Ronald’s faith was of the greatest importance to him. He became involved in the International Justice Mission and helped build the internet prayer chain known as PUSH sending prayer requests all over the world. He became involved though his close friend, Sister Lorna with the Good Shepherd Sisters. Ronald had known her long before she took vows when they both attended Langside College forty years ago on a course on Residential Child Care. When she was at the Convent in Manchester he used to travel from Bolton often and knew many of the Sisters. He used to take the elderly ones for walks and Sister Lorna described him to me as a people person. They kept up their contact and almost every month met in Peebles for lunch. She spoke to me also about his devotion this Church.
From first coming to All Saints Ronald wished to be involved. He became an Altar Server, was Sacristan who prepared the church for services, was a lesson reader, trained as an intercessor offering prayers during the Eucharist, was Vestry Secretary, a member of the Annandale Group Committee and even offered his services as verger, church cleaner and even made sure the outside flower tubs were watered and prepared every year with bulbs.

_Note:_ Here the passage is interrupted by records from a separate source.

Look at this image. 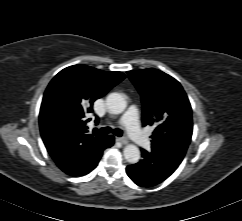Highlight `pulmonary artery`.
I'll list each match as a JSON object with an SVG mask.
<instances>
[{
    "label": "pulmonary artery",
    "instance_id": "e3ab8cb5",
    "mask_svg": "<svg viewBox=\"0 0 242 221\" xmlns=\"http://www.w3.org/2000/svg\"><path fill=\"white\" fill-rule=\"evenodd\" d=\"M119 123L124 125L129 136L139 146L147 148L149 140L145 137L138 124V111L135 107H130L127 112L120 118Z\"/></svg>",
    "mask_w": 242,
    "mask_h": 221
}]
</instances>
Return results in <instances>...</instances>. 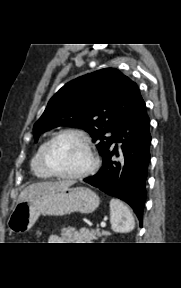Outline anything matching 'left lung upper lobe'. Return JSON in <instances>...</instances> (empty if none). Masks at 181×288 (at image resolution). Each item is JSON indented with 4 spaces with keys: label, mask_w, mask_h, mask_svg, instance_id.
I'll list each match as a JSON object with an SVG mask.
<instances>
[{
    "label": "left lung upper lobe",
    "mask_w": 181,
    "mask_h": 288,
    "mask_svg": "<svg viewBox=\"0 0 181 288\" xmlns=\"http://www.w3.org/2000/svg\"><path fill=\"white\" fill-rule=\"evenodd\" d=\"M139 92L138 86L118 69L106 68L65 84L48 102L35 123V141L57 126L87 131L100 155L111 148L117 132ZM112 133L108 136V133Z\"/></svg>",
    "instance_id": "left-lung-upper-lobe-1"
}]
</instances>
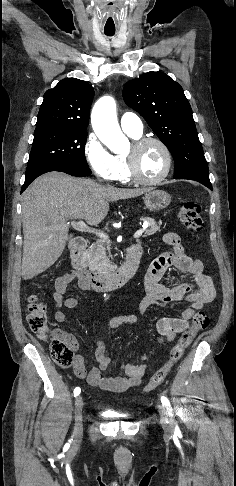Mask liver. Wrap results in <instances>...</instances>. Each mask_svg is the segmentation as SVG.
<instances>
[{"instance_id": "obj_1", "label": "liver", "mask_w": 236, "mask_h": 486, "mask_svg": "<svg viewBox=\"0 0 236 486\" xmlns=\"http://www.w3.org/2000/svg\"><path fill=\"white\" fill-rule=\"evenodd\" d=\"M149 191L103 186L61 172L37 178L22 195V278L32 279L58 260L73 236L69 234L68 219H84L89 225H98L108 214L110 201Z\"/></svg>"}]
</instances>
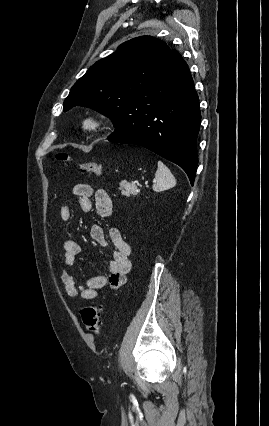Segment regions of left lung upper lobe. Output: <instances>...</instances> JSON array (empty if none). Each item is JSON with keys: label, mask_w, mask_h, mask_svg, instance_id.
I'll return each instance as SVG.
<instances>
[{"label": "left lung upper lobe", "mask_w": 269, "mask_h": 426, "mask_svg": "<svg viewBox=\"0 0 269 426\" xmlns=\"http://www.w3.org/2000/svg\"><path fill=\"white\" fill-rule=\"evenodd\" d=\"M170 48L150 36L131 39L117 51L97 61L71 88L64 111L81 105L110 117L117 128L134 95L150 87Z\"/></svg>", "instance_id": "left-lung-upper-lobe-1"}]
</instances>
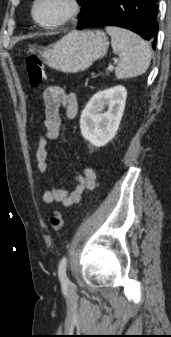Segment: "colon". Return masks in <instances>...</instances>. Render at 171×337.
Instances as JSON below:
<instances>
[{
	"instance_id": "1",
	"label": "colon",
	"mask_w": 171,
	"mask_h": 337,
	"mask_svg": "<svg viewBox=\"0 0 171 337\" xmlns=\"http://www.w3.org/2000/svg\"><path fill=\"white\" fill-rule=\"evenodd\" d=\"M26 70L29 77V82L32 86L41 85L46 77L44 66L37 56H29L25 61ZM64 222L63 213L54 211L50 216V226L54 231H59Z\"/></svg>"
}]
</instances>
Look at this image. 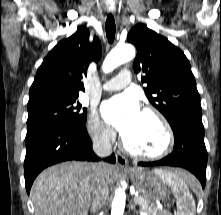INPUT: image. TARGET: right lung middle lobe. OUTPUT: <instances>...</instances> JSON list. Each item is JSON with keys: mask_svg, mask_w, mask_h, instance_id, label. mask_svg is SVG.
Wrapping results in <instances>:
<instances>
[{"mask_svg": "<svg viewBox=\"0 0 221 215\" xmlns=\"http://www.w3.org/2000/svg\"><path fill=\"white\" fill-rule=\"evenodd\" d=\"M76 99L48 101L28 106L27 131L55 122L84 125L87 110L82 108Z\"/></svg>", "mask_w": 221, "mask_h": 215, "instance_id": "obj_1", "label": "right lung middle lobe"}]
</instances>
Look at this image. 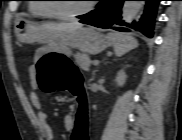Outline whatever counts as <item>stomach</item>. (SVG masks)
Returning a JSON list of instances; mask_svg holds the SVG:
<instances>
[{
  "instance_id": "0dacf381",
  "label": "stomach",
  "mask_w": 182,
  "mask_h": 140,
  "mask_svg": "<svg viewBox=\"0 0 182 140\" xmlns=\"http://www.w3.org/2000/svg\"><path fill=\"white\" fill-rule=\"evenodd\" d=\"M15 34L23 43H47L51 51L62 55H70L71 48H77L84 53L98 54L111 44L109 38L94 27H82L71 32H47L24 18L15 21Z\"/></svg>"
}]
</instances>
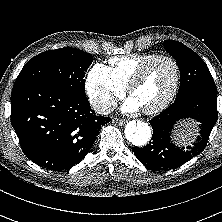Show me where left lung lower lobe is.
Segmentation results:
<instances>
[{"mask_svg": "<svg viewBox=\"0 0 222 222\" xmlns=\"http://www.w3.org/2000/svg\"><path fill=\"white\" fill-rule=\"evenodd\" d=\"M182 119L199 122L200 135L193 146L186 149L171 142L173 126ZM217 121V95L191 92L176 97L165 111L149 121L153 128L152 141L145 147H132L136 158L152 170L179 167L202 152Z\"/></svg>", "mask_w": 222, "mask_h": 222, "instance_id": "1", "label": "left lung lower lobe"}]
</instances>
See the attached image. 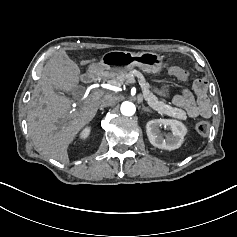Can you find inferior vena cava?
<instances>
[{
    "label": "inferior vena cava",
    "instance_id": "602c4592",
    "mask_svg": "<svg viewBox=\"0 0 237 237\" xmlns=\"http://www.w3.org/2000/svg\"><path fill=\"white\" fill-rule=\"evenodd\" d=\"M116 98L113 96H106L101 101V107L112 106L116 104Z\"/></svg>",
    "mask_w": 237,
    "mask_h": 237
}]
</instances>
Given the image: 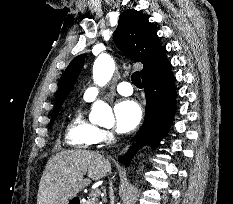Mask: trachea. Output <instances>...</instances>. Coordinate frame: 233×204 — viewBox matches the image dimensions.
<instances>
[{
	"label": "trachea",
	"instance_id": "trachea-1",
	"mask_svg": "<svg viewBox=\"0 0 233 204\" xmlns=\"http://www.w3.org/2000/svg\"><path fill=\"white\" fill-rule=\"evenodd\" d=\"M131 80L132 83L138 87V88H142V83H141V79H140V73L138 71L134 72L131 76Z\"/></svg>",
	"mask_w": 233,
	"mask_h": 204
}]
</instances>
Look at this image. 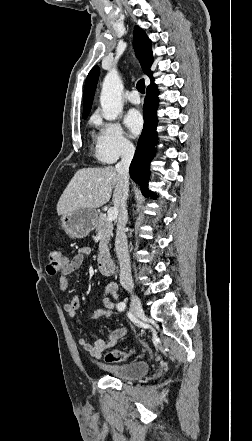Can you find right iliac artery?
Returning a JSON list of instances; mask_svg holds the SVG:
<instances>
[{"mask_svg": "<svg viewBox=\"0 0 252 441\" xmlns=\"http://www.w3.org/2000/svg\"><path fill=\"white\" fill-rule=\"evenodd\" d=\"M125 307H126V305H125L124 302H120V303L117 305V308H118L119 311H123V310L125 309Z\"/></svg>", "mask_w": 252, "mask_h": 441, "instance_id": "right-iliac-artery-1", "label": "right iliac artery"}]
</instances>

Ronald was a regular visitor to members of the congregation in need. He was always willing to lend a hand. He was also an accredited prison visitor taking the weekly service readings to share with inmates at Dumfries. His whisky marmalade which he used to make and sell for church funds will be missed by many. Ronald made a difference to people’s lives through service, caring and his larger than life personality. He will be missed by very many.